Thermal- and oxidative stress causes enhanced release of NKG2D ligand-bearing immunosuppressive exosomes in leukemia/lymphoma T and B cells

Abstract

Immune evasion from NK surveillance related to inadequate NK-cell function has been suggested as an explanation of the high incidence of relapse and fatal outcome of many blood malignancies. In this report we have used Jurkat and Raji cell lines as a model for studies of the NKG2D receptor-ligand system in T-and B cell leukemia/lymphoma. Using real-time quantitative RT-PCR and immunoflow cytometry we show that Jurkat and Raji cells constitutively express mRNA and protein for the stress-inducible NKG2D ligands MICA/B and ULBP1 and 2, and up-regulate the expression in a cell-line specific and stress-specific manner. Furthermore, we revealed by electron microscopy, immunoflow cytometry and western blot that these ligands were expressed and secreted on exosomes, nanometer-sized microvesicles of endosomal origin. Acting as a decoy, the NKG2D ligand-bearing exosomes downregulate the in vitro NKG2D receptor-mediated cytotoxicity and thus impair NK-cell function. Interestingly, thermal and oxidative stress enhanced the exosome secretion generating more soluble NKG2D ligands that aggravated the impairment of the cytotoxic response. Taken together, our results might partly explain the clinically observed NK-cell dysfunction in patients suffering from leukemia/lymphoma. The adverse effect of thermal and oxidative stress, enhancing the release of immunosuppressive exosomes, should be considered when cytostatic and hyperthermal anti-cancer therapies are designed.

Figure 1. Effect of stress on NKG2DL expression in Jurkat and Raji shows cell line-specific differences.

A. NKG2DL mRNA expression before and after thermal- and oxidative stress measured by real-time quantitative RT-PCR. The relative mRNA expression under stress conditions was normalized to the mRNA expression in steady-state culture ( = 1, dark staples). The efficacy of stress treatment was assessed by measurement of mRNA for HSP70. 18S rRNA was used as endogenous control. B. Immunoflow cytometry staining of untreated and stressed Jurkat and Raji cells with mAbs against MICA/B and ULBP1-2. Isotype matched mAbs were used as negative controls and the expression was normalized to the expression in untreated cells. C. Tables summarizing the number of immunoflow cytometry experiments with stress-induced up-regulation of NKG2D ligands. * = statistical significance, p<0.05.

Figure 2. Electron microscopy analyses of secreted exosomes by Jurkat and Raji cells.

Negative contrast staining showing typical exosomal morphology and electron micrographs illustrating immunogold staining of the NKG2D ligands MIC, ULBP1 and 2 of exosomes isolated from A. Jurkat and B. Raji. Bars represent 100 nm.

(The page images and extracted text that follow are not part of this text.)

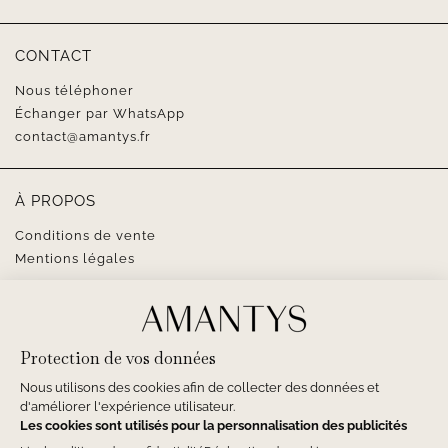
CONTACT
Nous téléphoner
Échanger par WhatsApp
contact@amantys.fr
À PROPOS
Conditions de vente
Mentions légales
SUIVEZ-NOUS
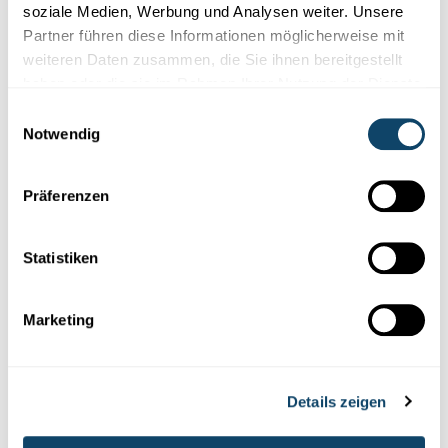
soziale Medien, Werbung und Analysen weiter. Unsere
Partner führen diese Informationen möglicherweise mit
weiteren Daten zusammen, die Sie ihnen bereitgestellt
Diese Plugins sind ausgeblendet, weil Sie
haben oder die sie im Rahmen Ihrer Nutzung der Dienste
Cookies im Zusammenhang mit sozialen
gesammelt haben.
Einwilligungsauswahl
Netzwerken abgelehnt haben. Um sie zu
Notwendig
sehen, ändern Sie bitte Ihre Einstellungen.
Präferenzen
EINSTELLUNGEN ÄNDERN
Statistiken
Marketing
Abonniere unseren
Youtube-Kanal
Details zeigen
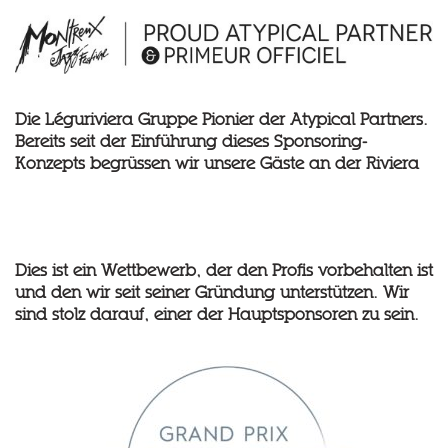
Die Léguriviera Gruppe Pionier der Atypical Partners.
Bereits seit der Einführung dieses Sponsoring-
Konzepts begrüssen wir unsere Gäste an der Riviera
Dies ist ein Wettbewerb, der den Profis vorbehalten ist
und den wir seit seiner Gründung unterstützen. Wir
sind stolz darauf, einer der Hauptsponsoren zu sein.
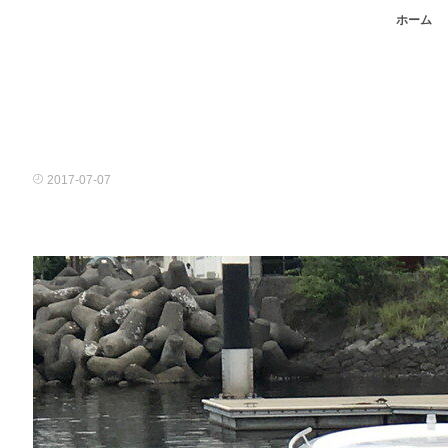
ホーム
2017-07-07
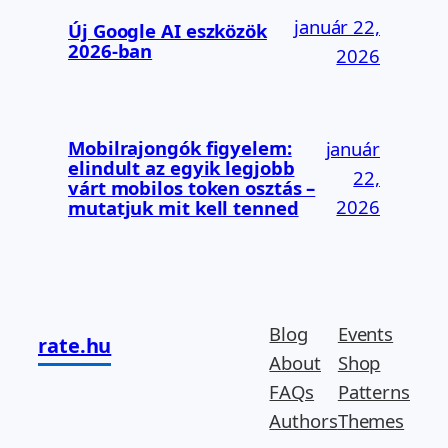
január 22,
Új Google AI eszközök
2026-ban
2026
Mobilrajongók figyelem:
január
elindult az egyik legjobb
22,
várt mobilos token osztás –
2026
mutatjuk mit kell tenned
Blog
Events
rate.hu
About
Shop
FAQs
Patterns
Authors
Themes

Figure 3. Thermal- and oxidative stress increases the release of exosomes by Jurkat and Raji cells.

Exosomes were isolated with sequential centrifugations and sucrose gradient from supernatants from the same number of untreated and stressed cells. Measurement of isolated exosomes by A. BCA protein assay, B. fluorescence measurement of Vybrant DiI stainings of exosomal lipid membranes, C. western blot for the exosomal marker CD63. D. Densitometry for the exosomal marker CD63, the density of the bands was normalized to the bands from exosomes released by cells cultured at steady-state conditions ( = 1). * = statistical significance, p<0.05.

Figure 4. Stress-increased exosomal NKG2DL enhance the suppressive effect of Jurkat and Raji exosomes on NK-cell cytotoxicity.

Immunoflow cytometry of latex microbead-captured exosomes released from unstressed and stressed cells stained for NKG2D ligands or the exosomal marker CD63. Geo mean of fluorescence intensity is normalized to steady state culture conditions at 37°C ( = 1). * = statistical significance, p<0.05.

Figure 5. Stress enhances the immunosuppressive effect of NKG2DL-bearing exosomes.

NK-cell cytotoxicity assay using PBMC from healthy donors and K562 targets at an E∶T ratio 40∶1. The cytotoxic effect was measured in the presence or absence of exosomes released from cells cultured under steady state or stressed conditions. The cytotoxic response of untreated or antibody-blocked effector and target cells are shown in blue staples. The suppression of cytotoxicity by native exosomes released from cells cultured in various conditions is shown in red staples. Gray staples underlayed under the red staples show reversal of cytotoxicity to normal levels when the exosomes were blocked with a cocktail of Abs against NKG2DL or with Abs against the exosomal marker CD63. Green staple shows the level of cytotoxicity in the presence of used supernatant after exosome isolation indicating that the suppressive effect was associated with the exosomal fraction. * and ^# indicates statistical significance, p<0.05.